Well, at first people are usually surprised that Turing machine can "compute anything that any other computer", but given that we don't care about efficiency at all it can be shown with a Turing machine we can emulate all that's needed to perform any algorithm: we can have a sequence of instructions (just states transitioning to other states unconditionally), branching (conditional state transitions) and loops (transitioning to previous states) -- that's all we really need. Curiously it turns out that many systems, such as some card games for example, have this property without even having been intended to, i.e. it's not rare for a randomly encountered system to be Turing complete (and it's usually proven to be Turing complete by showing how it can emulate a Turing machine). Even if it would be a challenge to make a big program with Turing machine, we can just start with simple things like basic arithmetic operations, data types, etc. and eventually we reimplement any fancy programming language. If we accept that let's say the C programming language (or any other language we can imagine) can "program anything", we can show (in a long and boring way, but you can try it) that C can really be implemented with a Turing machine and so it can compute anything that can be computed with C. All the fancy things like data types, control structures and preprocessors are just sugar made from very simple basics.
There is so called Church–Turing thesis which is basically a claim -- unprovable but taken as truth, or maybe rather a definition -- that anything we would intuitively call an "algorithm" (a finite series of exact, simple steps leading to computing some result) can always be performed by some Turing machine, or maybe it's better to say in reverse: we say that Turing machine DEFINES what an algorithm is and kind of dare anyone to come up with something that would shake this claim, like finding out that something can be computed only in a way that's fundamentally impossible to be recorded as a series of exact steps.

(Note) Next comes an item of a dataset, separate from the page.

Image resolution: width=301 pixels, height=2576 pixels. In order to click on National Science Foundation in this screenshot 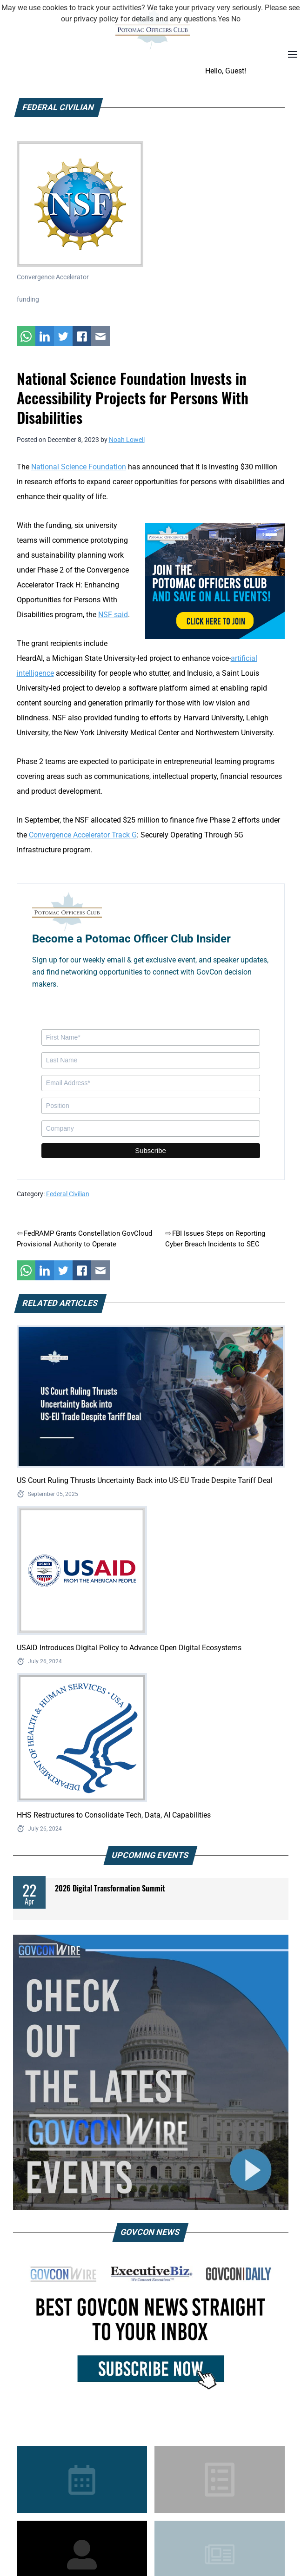 , I will do `click(78, 466)`.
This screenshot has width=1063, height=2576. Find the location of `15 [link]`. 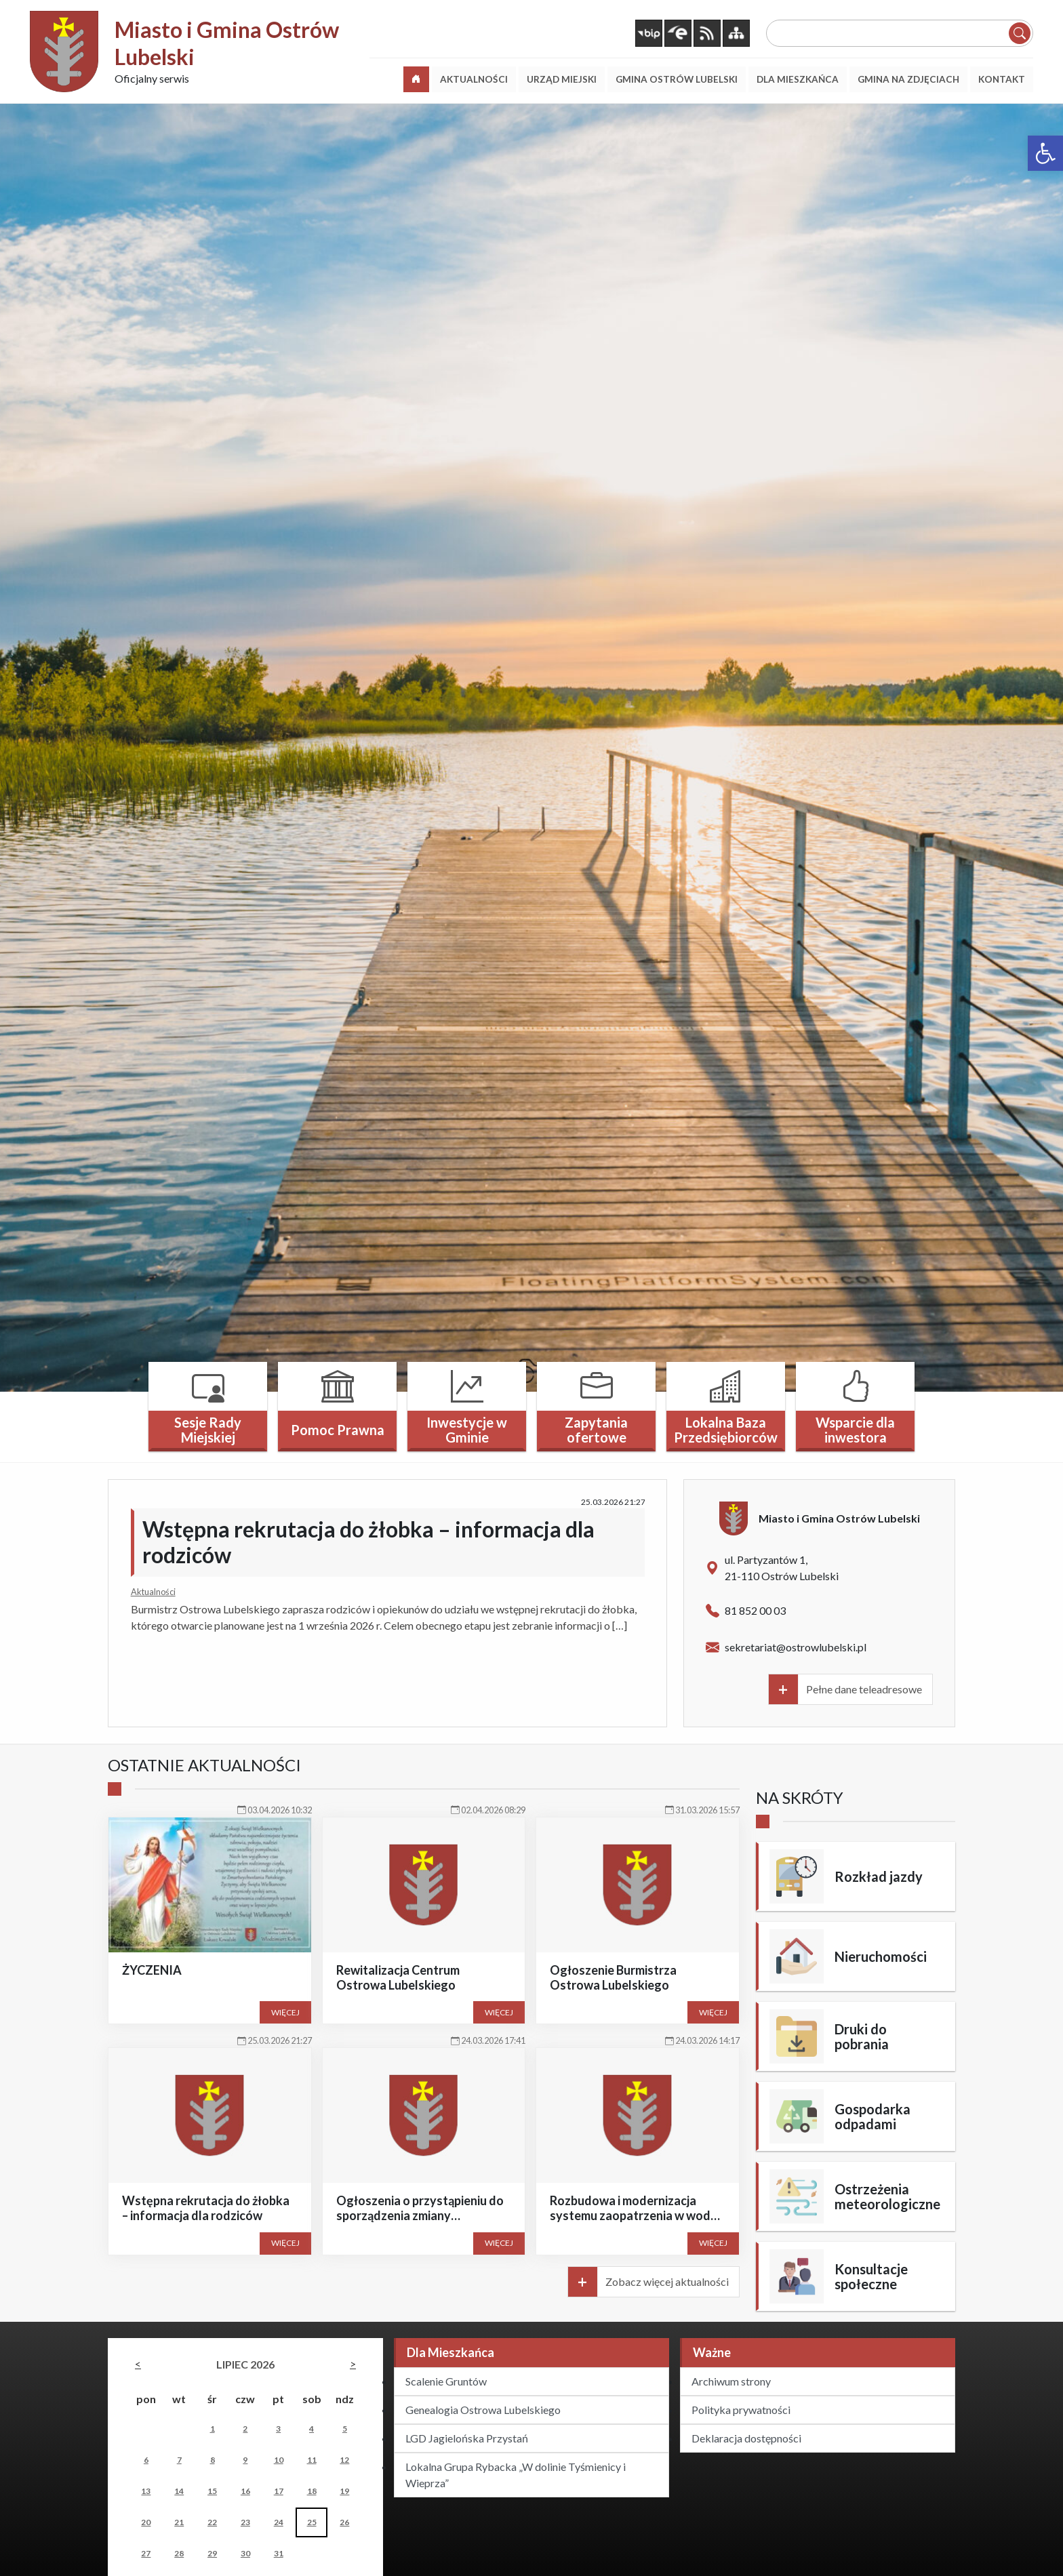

In fact Turing machine was created because we didn't have a rigorous, mathematically precise definition of what an algorithm is, before this we could only intuitively talk about the "series of simple steps" without knowing what a "simple" or "step" can really mean, what kind of resources we can use and so on, so Alan Turing created the machine, and indeed when we examine it in detail, the claim that it embodies the definition of an algorithm becomes "obviously true", so people basically agree that algorithm equals a Turing machine and that nothing more computationally powerful can exist, save for maybe a few religious fanatics who say there is something magical in human brain that's more than pure computation and which cannot be imitated by algorithms, but these are absolutely irrational beliefs. Holding on to mathematics we have to accept that any computable function must by definition be computable by performing a number of calculation steps and this can always be done by a Turing machine. If a human with pen and pencil can compute it, a Turing machine can too.
How Does It Relate To A Practical Computer?
Quite a lot actually -- Turing machines, unlike some equivalent models of computation, are the basis of practically every electronic digital computer you will encounter; we might even say today's computers are just very pimped up, greatly optimized fancy Turing machines with added input/output devices, also having the practical limitation of only having finite memory. We may see the computer's CPU as the finite state machine -- the control unit -- i.e. the hardcoded basic program that's burned in the hardware; this control unit is actually hardwired to implement the universal Turing machine, i.e. to interpret a program that's stored in memory, which achieves the programmability of the computer. How to effectively encode programs so that they are small and fast to interpret is a matter of designing instruction set architectures. Everything around this, like multiple CPU cores, GPUs, caches, buses etc. are just things to make it all faster and more effective.